→ **DATA TO EXAMINE**:
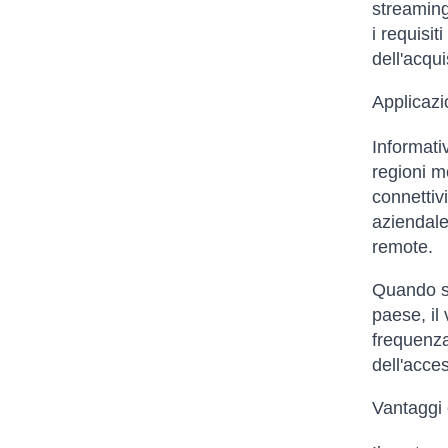
streaming
i requisit
dell'acqui
Applicazi
Informati
regioni mo
connettivi
aziendale,
remote.
Quando si
paese, il 
frequenza 
dell'acce
Vantaggi e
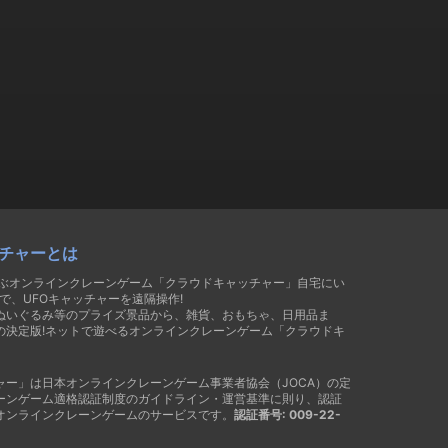
チャーとは
遊ぶオンラインクレーンゲーム「クラウドキャッチャー」自宅にい
で、UFOキャッチャーを遠隔操作!
ぬいぐるみ等のプライズ景品から、雑貨、おもちゃ、日用品ま
の決定版!ネットで遊べるオンラインクレーンゲーム「クラウドキ
ャー」は日本オンラインクレーンゲーム事業者協会（JOCA）の定
ーンゲーム適格認証制度のガイドライン・運営基準に則り、認証
オンラインクレーンゲームのサービスです。
認証番号: 009-22-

→ **TASK INSTRUCTIONS**: The answer must be the lines from the one containing "ーンゲーム適格認証制度のガイドライン・運営基準に則り、認証" to the final line of the data above, copied exactly, both included, with nothing added.

→ **ANSWER**:
ーンゲーム適格認証制度のガイドライン・運営基準に則り、認証
オンラインクレーンゲームのサービスです。
認証番号: 009-22-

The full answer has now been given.